Biochemical indicators in the poor and good collateral circulation groups
White blood cell count, absolute neutrophil count, platelet count, absolute monocyte count, red blood cell count, hemoglobin, red blood cell distribution width, fasting glucose, D-Dimer, fibrinogen, total cholesterol, low-density lipoprotein cholesterol, high-density lipoprotein cholesterol, triglycerides, creatinine, glomerular filtration rate, albumin, troponin and B-type natriuretic peptide levels were not significantly different between the two groups (all P > 0.05). The mean MPV of the poor CCC group (9.56 ± 1.49) was significantly higher than that of the good CCC group (8.52 ± 1.07, P < 0.01), while the mean lymphocyte count of the poor CCC group was significantly lower [(1.40 ± 0.50) × 109/L] than that of the good CCC group [(1.89 ± 0.54) × 109/L, P < 0.01]. The MPVLR of the poor CCC group (7.82 ± 3.80) was significantly higher than that of the good CCC group (4.84 ± 1.42, P < 0.01). Finally, the CRP of the poor CCC group was significantly higher than that of the good CCC group (P < 0.01, Table 2).

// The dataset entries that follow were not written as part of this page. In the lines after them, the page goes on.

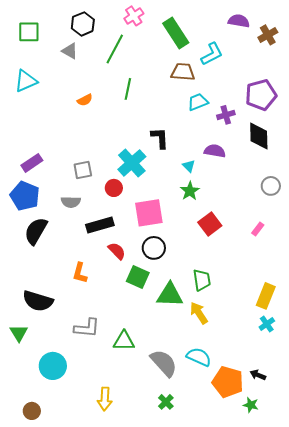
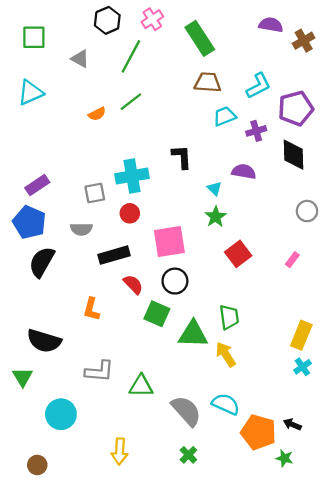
black hexagon: (83, 24) -> (107, 20), moved
cyan L-shape: (212, 54) -> (258, 86), moved
green line: (128, 89) -> (131, 102), moved, turned 40
cyan cross: (132, 163) -> (132, 176), moved, turned 32

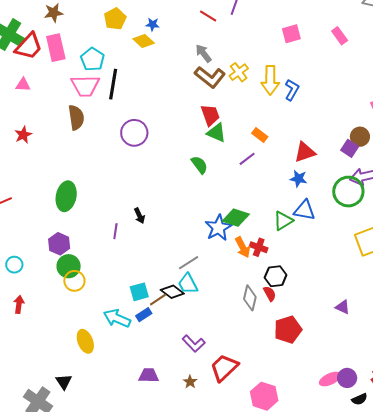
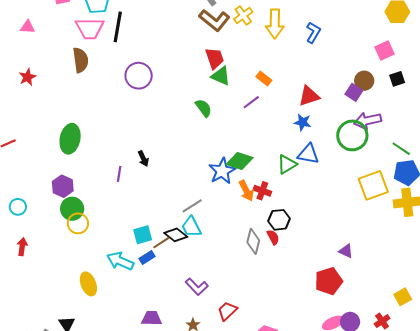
blue L-shape: (292, 90) -> (313, 33), moved
red pentagon: (288, 330) -> (329, 281), moved
red trapezoid: (224, 368) -> (227, 311), size x0.7

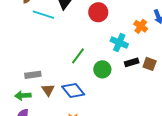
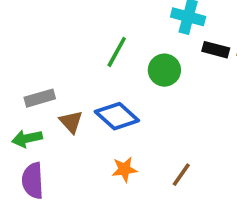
black rectangle: (132, 62) -> (216, 50), turned 40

Spearman correlation analysis demonstrated that MPVLR was negatively correlated with CCC grade, and decreased with increasing Rentrop grade (r = –0.560, P < 0.01). The MPVLR of patients with Rentrop grade 0 (10.02 ± 4.50) was significantly higher than that of patients with Rentrop grade 1 (6.08 ± 1.73, P < 0.05) and the MPVLR of patients with Rentrop grade 1 (6.08 ± 1.73) was significantly higher than that of patients with Rentrop grade 2 (4.96 ± 1.35, P < 0.05), but the MPVLR of patients with Rentrop grade 2 (4.96 ± 1.35) was not significantly different than that of patients with Rentrop grade 3 (4.70 ± 1.49, P > 0.05).

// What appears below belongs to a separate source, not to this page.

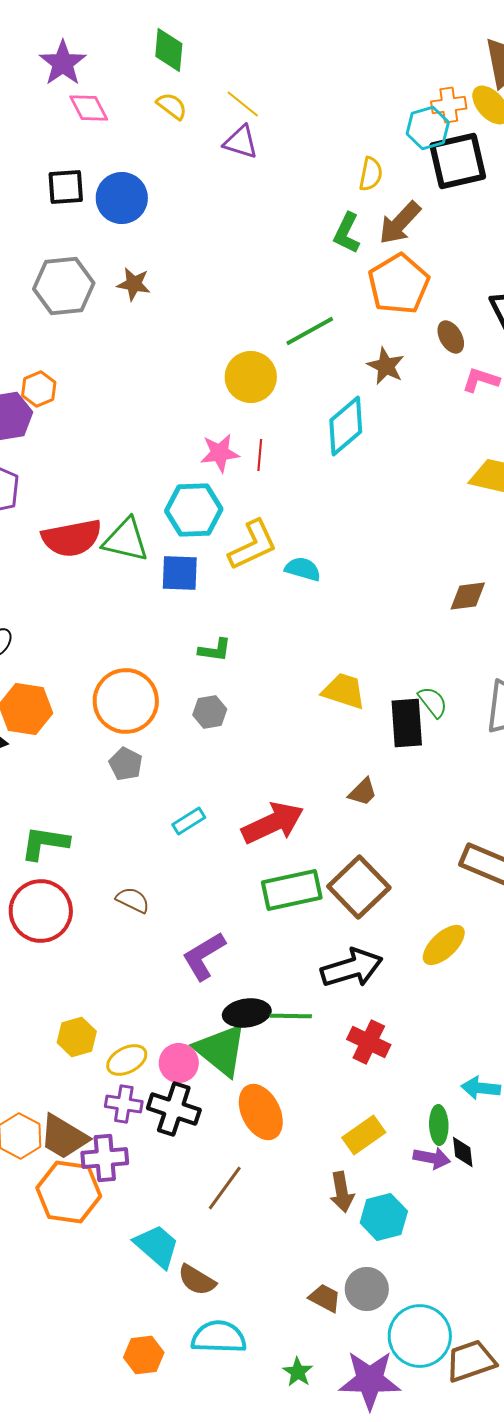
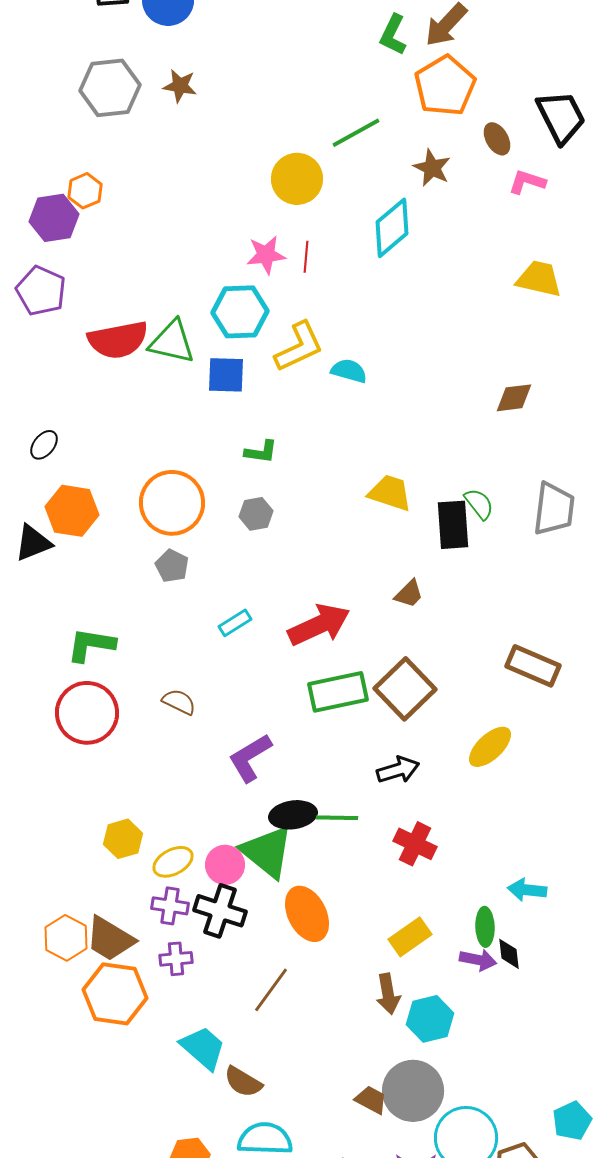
black arrow: (352, 968) -> (398, 770), size x0.7
purple cross: (105, 1158) -> (176, 959), moved, size x0.7
gray circle: (367, 1289) -> (413, 1091), size x1.4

Coronary angiographic characteristics of patients with poor and good collateral circulation
The proportions of patients with multi-vessel coronary artery disease and right coronary artery occlusion in the good CCC group were significantly higher than those of the poor CCC group (both P < 0.01, Table 3).
Multivariate analysis of factors related to coronary collateral circulation formation
With Rentrop classification group as the dependent variable and factors with statistical significance (P < 0.05) in univariate comparisons as the independent variables, MPVLR (OR = 2.101, P < 0.01), diabetes (OR = 2.355, P < 0.01), C-reactive protein level (OR = 1.036, P < 0.05), and right coronary artery occlusion (OR = 0.313, P < 0.01) were independently related to CCC formation (Table 4).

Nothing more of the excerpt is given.